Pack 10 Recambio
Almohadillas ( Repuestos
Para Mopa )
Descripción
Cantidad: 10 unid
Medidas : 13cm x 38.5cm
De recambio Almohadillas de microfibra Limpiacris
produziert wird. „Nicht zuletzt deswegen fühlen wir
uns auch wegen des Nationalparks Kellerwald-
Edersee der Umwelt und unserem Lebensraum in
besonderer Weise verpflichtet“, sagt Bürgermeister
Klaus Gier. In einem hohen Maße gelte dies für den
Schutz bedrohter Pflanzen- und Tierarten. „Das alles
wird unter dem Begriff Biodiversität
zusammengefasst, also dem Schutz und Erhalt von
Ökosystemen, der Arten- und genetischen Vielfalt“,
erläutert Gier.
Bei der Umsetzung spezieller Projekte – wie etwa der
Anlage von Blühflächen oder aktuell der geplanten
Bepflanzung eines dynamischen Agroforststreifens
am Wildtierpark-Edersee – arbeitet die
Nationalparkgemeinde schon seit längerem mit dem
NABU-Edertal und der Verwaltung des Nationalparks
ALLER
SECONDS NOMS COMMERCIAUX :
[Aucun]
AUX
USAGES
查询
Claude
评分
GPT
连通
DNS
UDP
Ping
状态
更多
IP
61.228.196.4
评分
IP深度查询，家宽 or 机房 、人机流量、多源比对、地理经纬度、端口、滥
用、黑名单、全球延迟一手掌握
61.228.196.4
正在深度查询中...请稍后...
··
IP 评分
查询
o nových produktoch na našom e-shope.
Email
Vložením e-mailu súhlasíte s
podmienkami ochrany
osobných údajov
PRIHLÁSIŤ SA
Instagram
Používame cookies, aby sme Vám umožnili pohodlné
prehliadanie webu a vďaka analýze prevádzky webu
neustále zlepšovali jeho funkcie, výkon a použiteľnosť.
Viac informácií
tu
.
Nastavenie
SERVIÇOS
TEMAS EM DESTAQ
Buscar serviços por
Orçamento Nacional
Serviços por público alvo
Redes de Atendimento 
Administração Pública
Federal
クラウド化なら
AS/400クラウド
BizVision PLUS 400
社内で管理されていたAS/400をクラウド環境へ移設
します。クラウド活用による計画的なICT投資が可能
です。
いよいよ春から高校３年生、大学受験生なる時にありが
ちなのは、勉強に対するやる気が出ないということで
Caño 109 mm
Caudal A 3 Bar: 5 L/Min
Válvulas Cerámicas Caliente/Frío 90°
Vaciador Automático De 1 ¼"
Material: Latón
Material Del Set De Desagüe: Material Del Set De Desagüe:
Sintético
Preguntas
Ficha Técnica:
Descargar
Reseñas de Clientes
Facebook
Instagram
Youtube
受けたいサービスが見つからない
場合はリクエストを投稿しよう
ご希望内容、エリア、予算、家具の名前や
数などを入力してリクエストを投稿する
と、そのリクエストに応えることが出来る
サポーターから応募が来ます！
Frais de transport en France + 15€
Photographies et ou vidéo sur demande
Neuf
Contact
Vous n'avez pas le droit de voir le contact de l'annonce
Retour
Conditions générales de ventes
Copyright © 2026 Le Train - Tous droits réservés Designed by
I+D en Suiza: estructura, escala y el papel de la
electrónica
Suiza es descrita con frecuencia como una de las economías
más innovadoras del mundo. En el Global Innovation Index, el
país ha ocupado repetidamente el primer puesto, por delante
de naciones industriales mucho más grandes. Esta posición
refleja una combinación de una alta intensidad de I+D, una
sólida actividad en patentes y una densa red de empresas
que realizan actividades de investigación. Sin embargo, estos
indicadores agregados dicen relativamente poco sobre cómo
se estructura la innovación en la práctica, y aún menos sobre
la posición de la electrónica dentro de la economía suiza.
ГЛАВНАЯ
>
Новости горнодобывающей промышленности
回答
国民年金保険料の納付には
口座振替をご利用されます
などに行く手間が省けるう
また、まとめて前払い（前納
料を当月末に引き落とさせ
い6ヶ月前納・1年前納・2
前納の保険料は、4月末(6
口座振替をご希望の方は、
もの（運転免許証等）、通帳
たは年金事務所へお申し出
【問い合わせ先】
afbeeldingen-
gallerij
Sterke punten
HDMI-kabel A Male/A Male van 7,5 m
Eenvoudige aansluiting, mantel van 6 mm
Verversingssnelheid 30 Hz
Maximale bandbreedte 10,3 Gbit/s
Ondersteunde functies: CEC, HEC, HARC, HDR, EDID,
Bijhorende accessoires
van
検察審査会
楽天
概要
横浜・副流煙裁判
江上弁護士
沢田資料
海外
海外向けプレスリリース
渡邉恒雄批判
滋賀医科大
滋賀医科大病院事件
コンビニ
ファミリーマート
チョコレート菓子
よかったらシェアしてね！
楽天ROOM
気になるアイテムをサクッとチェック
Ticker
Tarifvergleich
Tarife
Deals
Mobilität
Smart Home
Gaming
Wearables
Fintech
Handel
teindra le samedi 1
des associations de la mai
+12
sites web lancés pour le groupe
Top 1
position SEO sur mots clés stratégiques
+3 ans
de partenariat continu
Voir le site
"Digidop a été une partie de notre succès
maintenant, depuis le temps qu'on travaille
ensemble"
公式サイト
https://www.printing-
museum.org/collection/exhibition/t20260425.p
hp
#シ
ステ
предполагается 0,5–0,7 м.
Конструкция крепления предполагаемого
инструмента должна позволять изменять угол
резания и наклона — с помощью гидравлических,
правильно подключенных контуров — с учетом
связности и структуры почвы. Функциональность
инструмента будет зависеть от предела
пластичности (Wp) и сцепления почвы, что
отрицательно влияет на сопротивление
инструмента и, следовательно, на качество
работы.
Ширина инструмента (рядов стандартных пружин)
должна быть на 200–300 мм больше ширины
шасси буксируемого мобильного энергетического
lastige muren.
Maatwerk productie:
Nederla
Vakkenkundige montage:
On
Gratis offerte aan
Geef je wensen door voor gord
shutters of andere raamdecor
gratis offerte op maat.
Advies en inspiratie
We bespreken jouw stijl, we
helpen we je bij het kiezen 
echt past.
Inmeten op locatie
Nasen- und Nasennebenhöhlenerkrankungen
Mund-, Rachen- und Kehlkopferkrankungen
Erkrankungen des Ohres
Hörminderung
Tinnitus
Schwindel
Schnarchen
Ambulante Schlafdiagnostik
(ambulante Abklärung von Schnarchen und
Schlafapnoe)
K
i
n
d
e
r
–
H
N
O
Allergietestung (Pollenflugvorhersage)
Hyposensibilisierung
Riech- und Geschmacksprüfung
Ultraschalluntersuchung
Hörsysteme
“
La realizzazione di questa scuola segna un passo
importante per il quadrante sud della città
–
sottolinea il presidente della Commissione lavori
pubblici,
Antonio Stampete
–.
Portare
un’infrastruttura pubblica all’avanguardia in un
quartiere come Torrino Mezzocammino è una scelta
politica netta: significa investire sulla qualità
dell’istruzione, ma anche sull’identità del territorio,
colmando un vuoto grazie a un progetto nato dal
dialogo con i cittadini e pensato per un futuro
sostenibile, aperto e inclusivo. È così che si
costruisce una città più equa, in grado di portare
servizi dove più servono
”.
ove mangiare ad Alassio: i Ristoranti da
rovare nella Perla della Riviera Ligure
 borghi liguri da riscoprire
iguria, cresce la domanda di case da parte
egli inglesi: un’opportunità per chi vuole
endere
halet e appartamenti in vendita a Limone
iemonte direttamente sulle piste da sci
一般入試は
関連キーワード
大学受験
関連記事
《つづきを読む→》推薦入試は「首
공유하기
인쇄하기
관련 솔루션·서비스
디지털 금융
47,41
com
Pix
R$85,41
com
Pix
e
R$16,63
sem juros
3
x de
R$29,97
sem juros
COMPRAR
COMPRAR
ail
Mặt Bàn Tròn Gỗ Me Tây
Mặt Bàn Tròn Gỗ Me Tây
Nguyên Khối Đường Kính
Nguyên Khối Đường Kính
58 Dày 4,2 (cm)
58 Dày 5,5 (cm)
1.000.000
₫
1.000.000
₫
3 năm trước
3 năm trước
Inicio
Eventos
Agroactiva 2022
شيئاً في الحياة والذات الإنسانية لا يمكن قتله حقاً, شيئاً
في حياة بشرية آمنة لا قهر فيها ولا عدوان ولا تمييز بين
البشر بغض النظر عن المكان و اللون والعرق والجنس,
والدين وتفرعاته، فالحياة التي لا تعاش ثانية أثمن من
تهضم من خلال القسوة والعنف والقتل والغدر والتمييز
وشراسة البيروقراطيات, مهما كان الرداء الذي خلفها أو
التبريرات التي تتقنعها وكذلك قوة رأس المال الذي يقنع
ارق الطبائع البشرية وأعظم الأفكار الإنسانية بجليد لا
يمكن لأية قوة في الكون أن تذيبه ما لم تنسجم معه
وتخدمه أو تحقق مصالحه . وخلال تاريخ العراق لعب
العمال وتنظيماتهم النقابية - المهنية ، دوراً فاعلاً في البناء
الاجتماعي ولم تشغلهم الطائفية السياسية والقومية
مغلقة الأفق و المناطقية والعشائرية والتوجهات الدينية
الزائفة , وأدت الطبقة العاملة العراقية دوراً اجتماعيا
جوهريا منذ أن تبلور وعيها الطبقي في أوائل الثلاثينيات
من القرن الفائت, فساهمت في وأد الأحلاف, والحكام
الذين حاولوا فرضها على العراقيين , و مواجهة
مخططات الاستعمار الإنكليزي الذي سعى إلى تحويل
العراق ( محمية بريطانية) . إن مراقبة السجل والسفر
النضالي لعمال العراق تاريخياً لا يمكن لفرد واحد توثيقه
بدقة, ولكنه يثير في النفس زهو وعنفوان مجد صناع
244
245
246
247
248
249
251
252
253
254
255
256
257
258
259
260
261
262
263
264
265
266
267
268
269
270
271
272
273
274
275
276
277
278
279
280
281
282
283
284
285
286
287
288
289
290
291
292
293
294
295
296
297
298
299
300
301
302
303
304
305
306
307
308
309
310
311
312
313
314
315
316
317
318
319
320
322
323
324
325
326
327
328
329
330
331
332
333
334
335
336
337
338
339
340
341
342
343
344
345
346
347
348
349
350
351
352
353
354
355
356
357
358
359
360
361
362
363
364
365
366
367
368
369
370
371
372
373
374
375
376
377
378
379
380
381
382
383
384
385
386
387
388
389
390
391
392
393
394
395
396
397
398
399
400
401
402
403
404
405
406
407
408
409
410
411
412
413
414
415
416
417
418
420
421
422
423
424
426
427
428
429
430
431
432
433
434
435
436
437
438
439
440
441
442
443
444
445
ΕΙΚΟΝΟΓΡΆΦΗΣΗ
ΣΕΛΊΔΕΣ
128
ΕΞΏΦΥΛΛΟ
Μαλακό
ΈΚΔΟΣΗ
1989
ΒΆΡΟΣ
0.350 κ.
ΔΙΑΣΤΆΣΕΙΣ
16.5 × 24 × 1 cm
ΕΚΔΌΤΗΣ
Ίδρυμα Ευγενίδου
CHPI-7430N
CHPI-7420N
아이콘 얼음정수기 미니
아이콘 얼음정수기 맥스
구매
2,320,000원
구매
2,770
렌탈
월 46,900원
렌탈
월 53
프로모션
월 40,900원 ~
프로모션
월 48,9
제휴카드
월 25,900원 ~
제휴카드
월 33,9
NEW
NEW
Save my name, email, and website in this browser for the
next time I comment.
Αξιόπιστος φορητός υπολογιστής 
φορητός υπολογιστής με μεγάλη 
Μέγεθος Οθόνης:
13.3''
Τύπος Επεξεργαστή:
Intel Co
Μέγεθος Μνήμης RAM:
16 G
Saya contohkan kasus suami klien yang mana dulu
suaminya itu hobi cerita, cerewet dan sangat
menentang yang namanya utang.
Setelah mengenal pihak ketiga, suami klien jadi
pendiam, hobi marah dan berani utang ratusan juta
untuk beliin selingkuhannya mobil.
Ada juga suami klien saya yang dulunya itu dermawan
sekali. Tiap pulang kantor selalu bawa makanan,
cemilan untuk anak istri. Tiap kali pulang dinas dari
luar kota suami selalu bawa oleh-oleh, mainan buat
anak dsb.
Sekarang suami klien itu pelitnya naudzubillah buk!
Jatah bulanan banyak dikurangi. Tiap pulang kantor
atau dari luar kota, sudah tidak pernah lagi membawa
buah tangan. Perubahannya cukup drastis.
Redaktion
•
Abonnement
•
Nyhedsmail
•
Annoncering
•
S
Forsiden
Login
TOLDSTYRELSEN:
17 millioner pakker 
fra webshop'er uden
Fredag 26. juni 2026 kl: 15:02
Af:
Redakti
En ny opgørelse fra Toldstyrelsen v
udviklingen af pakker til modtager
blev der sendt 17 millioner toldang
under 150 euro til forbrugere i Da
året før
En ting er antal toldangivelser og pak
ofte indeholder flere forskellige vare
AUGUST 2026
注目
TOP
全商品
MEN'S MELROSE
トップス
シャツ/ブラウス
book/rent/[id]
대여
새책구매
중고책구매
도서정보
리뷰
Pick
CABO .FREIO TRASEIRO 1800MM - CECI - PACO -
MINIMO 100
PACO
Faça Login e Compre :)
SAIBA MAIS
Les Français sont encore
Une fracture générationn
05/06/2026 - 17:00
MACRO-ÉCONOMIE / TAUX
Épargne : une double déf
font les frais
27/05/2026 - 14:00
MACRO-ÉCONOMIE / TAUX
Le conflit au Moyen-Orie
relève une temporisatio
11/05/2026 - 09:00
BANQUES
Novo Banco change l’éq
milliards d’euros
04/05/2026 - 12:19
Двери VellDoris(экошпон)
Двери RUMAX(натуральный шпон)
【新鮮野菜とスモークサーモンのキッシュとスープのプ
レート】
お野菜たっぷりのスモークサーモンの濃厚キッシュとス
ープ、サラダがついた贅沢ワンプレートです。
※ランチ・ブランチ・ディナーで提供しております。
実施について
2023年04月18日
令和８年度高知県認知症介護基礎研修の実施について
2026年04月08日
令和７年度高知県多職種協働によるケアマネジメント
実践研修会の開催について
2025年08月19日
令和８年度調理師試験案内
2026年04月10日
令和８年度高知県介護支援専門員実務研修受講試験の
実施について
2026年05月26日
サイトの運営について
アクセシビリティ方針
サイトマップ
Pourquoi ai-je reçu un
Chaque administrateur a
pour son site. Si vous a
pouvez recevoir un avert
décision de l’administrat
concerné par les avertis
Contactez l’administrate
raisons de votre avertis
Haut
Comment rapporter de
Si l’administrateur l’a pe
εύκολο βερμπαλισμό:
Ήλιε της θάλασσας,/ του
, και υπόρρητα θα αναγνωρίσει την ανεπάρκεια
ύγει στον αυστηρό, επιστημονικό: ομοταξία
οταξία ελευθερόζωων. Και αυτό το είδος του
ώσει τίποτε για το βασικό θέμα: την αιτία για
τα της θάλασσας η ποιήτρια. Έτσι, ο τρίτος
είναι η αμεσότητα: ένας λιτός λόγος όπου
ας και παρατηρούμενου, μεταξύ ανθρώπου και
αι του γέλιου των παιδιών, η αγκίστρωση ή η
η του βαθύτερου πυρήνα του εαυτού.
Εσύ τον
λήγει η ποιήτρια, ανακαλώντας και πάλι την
══════════════════════════════
> **Action item**: Provide only the count of lines above in which the word "millioner" occurs.

> **Answer to this task**: 2